Optimal depth for underground flyby?

Question

Planetary flybys are used to modify the orbital parameters of spacecraft.

For maximum gain, a large deflection angle is often desired. But the deflection angle is limited by the closest approach, which in turn is limited by the radius of the planet

However: what if a tunnel was dug along the flyby path? Then the closest point of the flyby could be even lower, and the deflection angle increased.

Or would it?

Considering the extreme case, going straight through the centre, a tunnel path offers no deflection at all, where a point mass flyby would in contrast give a full 180º.

Sub-surface gravity can be found by applying the shell theorem, and assuming uniform density, the force of gravity then becomes proportional to distance $F(r) \propto r$, in contrast to the usual $F(r) \propto r^{-2}$ (as an aside, this law of gravity also happens to have stable orbits, the only other exponent for $r$ to do so. They are however ellipses with their geometric centre instead of a focus at the centre of mass, so it's not immediately clear how to patch them together with the outside hyperbola)

Writing a simple time stepping simulation, I found the deflection angle to indeed be increasing a little when digging tunnels some way into the planet, but then shrink again.

The question then arises: What is the optimal depth for flyby tunnels? Presumably it depends on $v_{\infty}$

Answer 1

The Optimal Depth is Precisely (Almost) No Depth

I solved this problem using a numerical differential equation solver to investigate a range of flyby approach angles. The results are fascinating!

I used the earth as a basis for the investigation. The planet radius is marked in red, and the starting point is near geostationary altitude. I implemented the "tunnel gravity" with a simple Boolean and then taking the mass under the position as the relevant mass.

I plot here 3 different starting velocities and a range of starting angles for each. If you look carefully, you will see that for all three cases the sharpest turning is provided by the trajectory that passes closest to the planet's surface.

Another fascinating result is that the planet acts like a lens! producing a focal length that is dependent on the initial velocity.

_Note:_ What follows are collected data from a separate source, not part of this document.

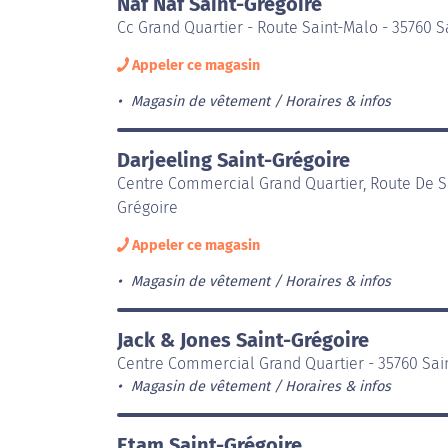
Naf Naf Saint-Grégoire
Cc Grand Quartier - Route Saint-Malo - 35760 S
Appeler ce magasin
Magasin de vêtement
Horaires & infos
Darjeeling Saint-Grégoire
Centre Commercial Grand Quartier, Route De Sa
Grégoire
Appeler ce magasin
Magasin de vêtement
Horaires & infos
Jack & Jones Saint-Grégoire
Centre Commercial Grand Quartier - 35760 Sai
Magasin de vêtement
Horaires & infos
Etam Saint-Grégoire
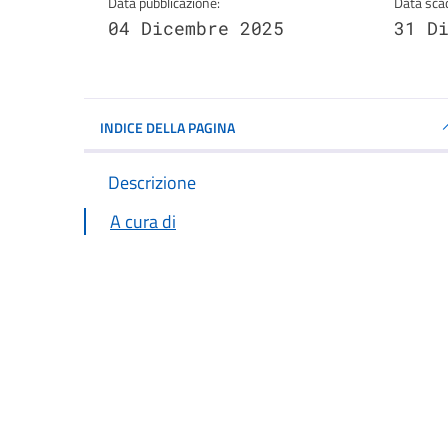
Data pubblicazione:
Data sca
04 Dicembre 2025
31 D
INDICE DELLA PAGINA
Descrizione
A cura di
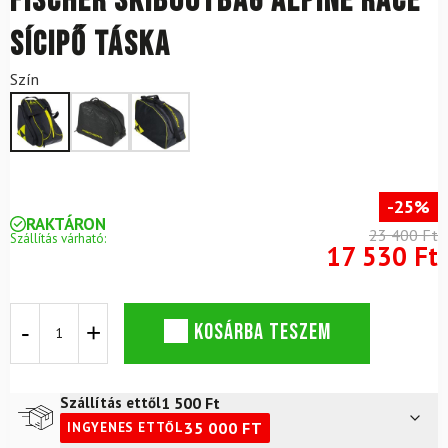
FISCHER Skibootbag Alpine Race
sícipő táska
Szín
-25%
RAKTÁRON
23 400 Ft
Szállítás várható:
17 530 Ft
FISCHER
KOSÁRBA TESZEM
Skibootbag
Alpine
Race
sícipő
1 500
Ft
Szállítás ettől
táska
35 000
FT
INGYENES ETTŐL
mennyiség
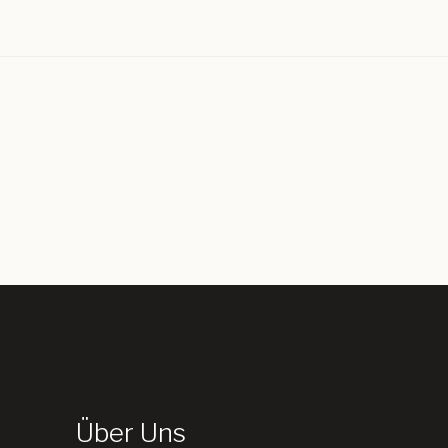
Über Uns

I will now admit that this is not a proof (though I think it is quite convincing), but every starting point I tried had the same result (and I tried many more than shown here). I am sure someone could mathematically prove this (and explain the neato lensing behavior), but that person will not be me.

Editing to address further work and comments discussion. On closer inspection, there is very marginal (~0.1 degree) extra turning to be had with a relatively shallow minimum depth (~100 km below ground)

Addendum: Variable Density and a Trench 200 km at Its Deepest

User Uhoh solicited a model for Earth's density model from this question following discussions about the effect this would cause. I integrated the equations to give mass and redid my analysis. Despite the modern-art aesthetic of these plots, there was very minimal change. The optimal minimum depth did reduce (as expected) but only by about 100 km. The left figure is not useful, I just wanted to include it because I think it's pretty. The middle figure shows a small band of the most optimal trajectories. The best had a depth of 190 km (0.97 Earth radii). The right plot shows a zoom of the middle and reveals that a 190 km deep trench would be, in fact, pretty deep.

Answer 2

Assuming a uniform planet with radius $1$ and gravitational parameter $1$, if $V_\infty$ is the speed at infinity and $r$ is the closest approach to the center, then the maximal speed is $V_m = \sqrt{V_\infty^2 + 3 - r^2}$, and the specific angular momentum is $L = V_mr$. If I haven't made a mistake, the deflection angle is then $$ 2\left( \arctan\frac{{r}\sqrt{1-r^2}}{V_m\sqrt{V_m^2-1}} + \arctan \frac{L(V_\infty^2+1)}{\sqrt{V_\infty^2+2-L^2}} - \arctan LV_\infty \right), $$ where the first summand is due to the elliptic part of the trajectory inside the planet, and the rest is due to the hyperbolic parts outside.

This expression is too complex for me to try and find the optimal $r$ analytically, but if $V \gg 1$, the angle is approximately equal to $$ \frac{2}{V_\infty^2}\frac{1-(1-r^2)^{3/2}} {r}, $$ which indeed takes the maximal value at $r = \sqrt{\frac{\sqrt 3}2}$, as this answer describes.

Answer 3

Adding my own numerical time-step simulations here.

The effect seems to be quite subtle, only increasing the deflection angle by a fraction of a degree at shallow depth.

For a unit mass, with unit radius, the optimal depth (found by hill climbing) seems to be dependent on the $v_\infty$ (velocity at infinity)

At sensible velocities, the depth tapers off with the velocity and is pretty close to 1.

At much faster velocities, the curve eventually flatlines, approaching $\sqrt{\frac{\sqrt{3}}{2}} \approx 0.93060486$

But until anyone actually does the math there doesn't seem to be much more insights to get from simulations.